Наивный напев и дурашливый лик скомороха.
Под маской – зловредный и яркий народный протест.
Но – праздник. И кажется всё не больнее гороха,
шрапнелью стреляющего по мишеням окрест.
Проносятся толпы поэтов, хоревтов, актёров.
Священный огонь и восторги вокруг алтаря.
И сотни быков рёвом глушат пространство, в котором
ждут праздника люди, улыбки друг другу даря.
А справа поёт хор сатиров козлиный —
козлиные маски, как облик природы самой —
то песня про солнечный луч, чтобы жаркий и винный,
тогда виноград будет тоже такой.
То – песня про грусть, про дыхание смерти,
когда Дионис не услышит мольбу,
ему принесённую в песне – конверте —
назначено только ему одному…
И, как в подтвержденье того заклинанья,
трагический Мим поднял руки мольбы.
И долго стоял, как само изваянье
изменчивой и неизбывной судьбы.
И хор уже снова – про год без изъяна…
Грохочут тимпаны, и флейты поют.
И в жёлтый киаф козлоногого Пана
сатиры вино неразбавленным льют…

«Восторженной радости, счастья, согласья и спора…»

Восторженной радости, счастья, согласья и спора
вместилище.
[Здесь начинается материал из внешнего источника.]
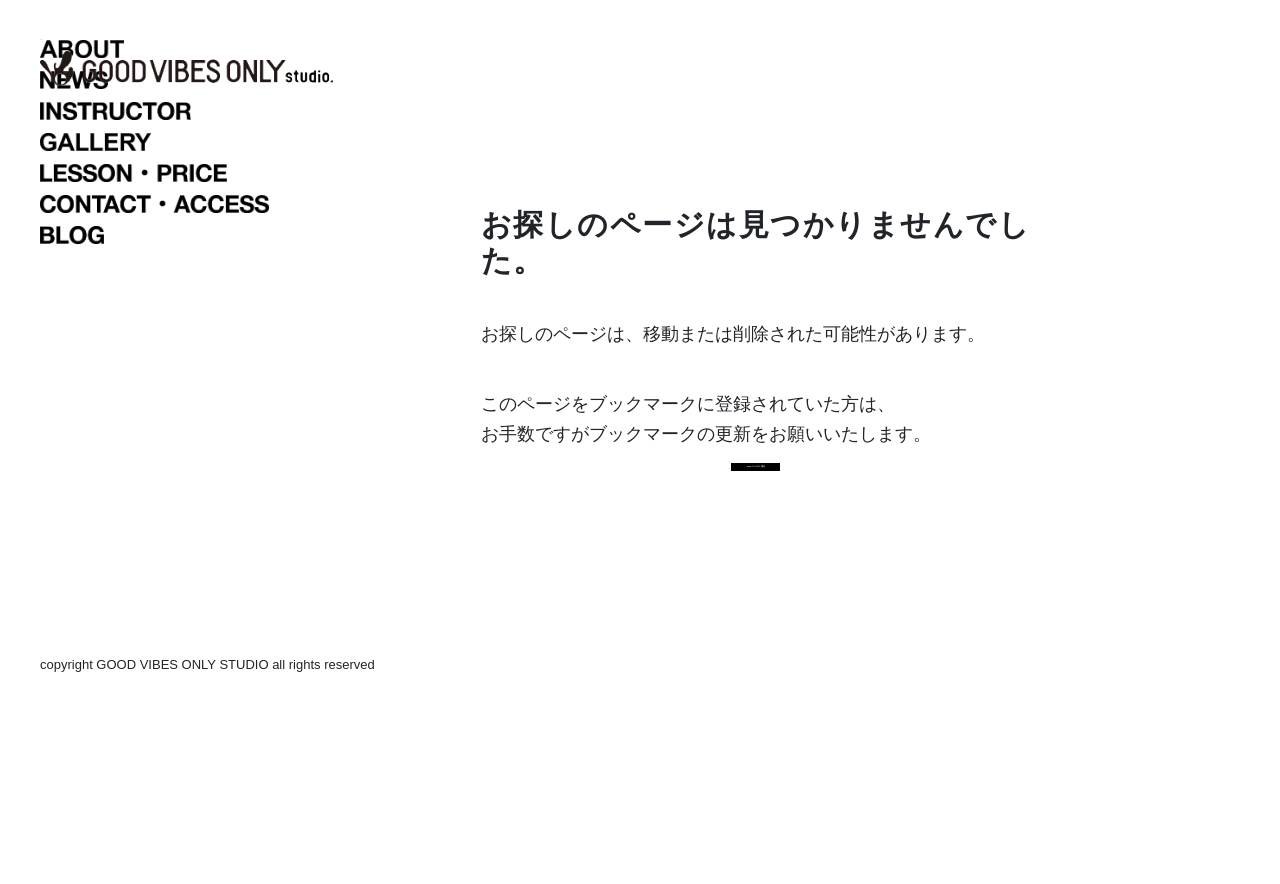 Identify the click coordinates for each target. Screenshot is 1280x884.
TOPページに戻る (756, 584)
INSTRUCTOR (174, 311)
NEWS (174, 280)
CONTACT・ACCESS (174, 404)
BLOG (174, 435)
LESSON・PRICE (174, 373)
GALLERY (174, 342)
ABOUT (174, 249)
То же – и скорби, и жертв приношенья, и бед.
Источник живительной силы и славы народной – Агора.
И – фронда последнего часа трагических лет.
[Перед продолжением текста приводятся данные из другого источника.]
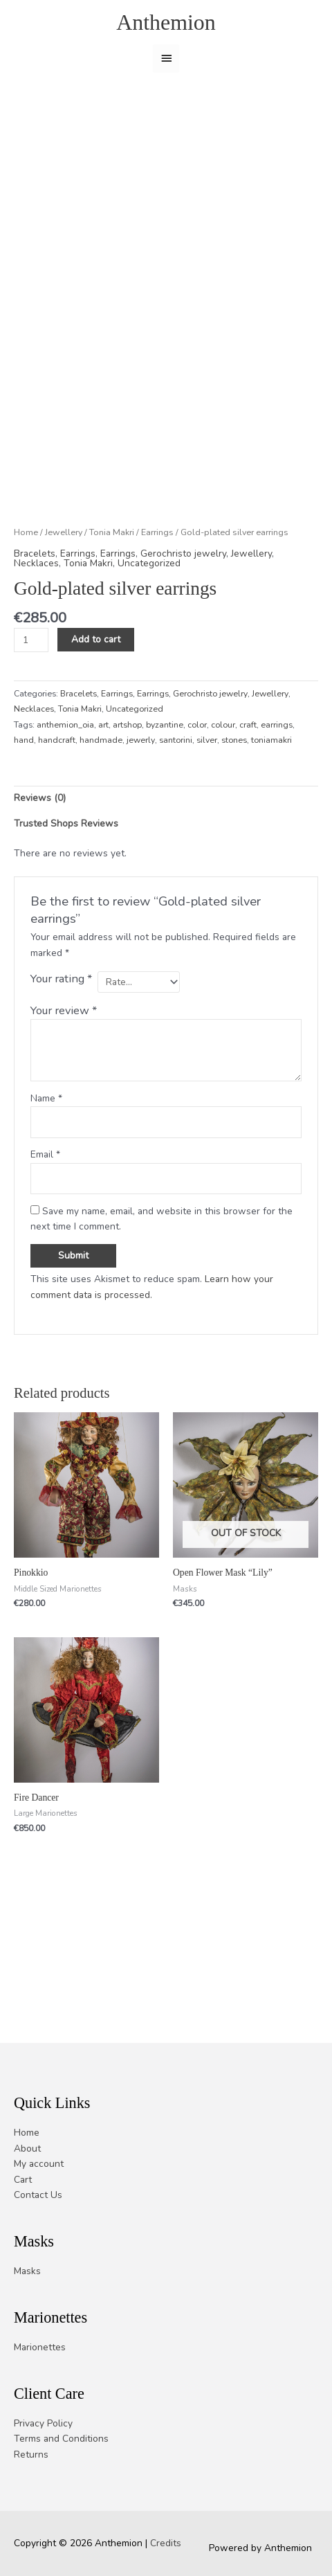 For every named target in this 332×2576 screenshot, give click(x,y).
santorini (175, 822)
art (103, 806)
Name (46, 1180)
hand (24, 822)
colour (223, 806)
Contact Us (38, 2195)
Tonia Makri (111, 614)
И нет тут конца ни надеждам, ни робким
                                        и тайным сомненьям,
разочарованьям и вере в победу опять,
когда, уповая на милость богов и инстинкт сохраненья,
приходит сюда человек утешенья искать.
Когда мир померк, и никак не уймётся ненастье,
и крылья свои не найдёт в суматохе Амур,
«Живи незаметно. Люби, и придёт к тебе счастье», —
вдруг скажет кому-то в волшебном саду Эпикур.
А что до души – неприметна, безлика, инертна.
Поёт, соблюдая привычно знакомый канон,
пока существует…
                          – Не слушай! Бессмертна
душа человека, – ответит Зенон.
– Она, словно песнь с переливами, льётся —
огонь к огоньку, чтоб искре не остыть.
В одном от другого она остаётся,
чтоб жизнь человечью собой повторить,
хотя говорят про плохие законы —
в плохом государстве, мол, плох и закон…
– Его покидают враги и вороны
не больше, – тотчас отзовётся Платон.
А там, за колонной – фигура Сократа.
Босой… и при жизни себя не менял.
Стоит пред согражданами виновато,
хоть он демократию не отменял…
А вот – философская притча о счастье —
оно есть у каждого, до одного.
Оно – уже вечное к жизни причастье.
Оно – уже ваше. Найдите его!
А кто-то напомнит про хитрость Ликурга —
как сделать богатства богатых ничем.
Одним осторожным движеньем хирурга… —
он сделал монеты железными. Всем!
Никто не имел серебра, позолоты
в своих кошельках и домах под рукой.
Какие покупки, когда все заботы —
телегу с железом возить за собой…
Вместилище жизни, согласья и спора,
великих прозрений и маленьких бед,
казнит и простит, и поднимет Агора
над праздником, выше которого нет.
И сделает это с весельем и страстью.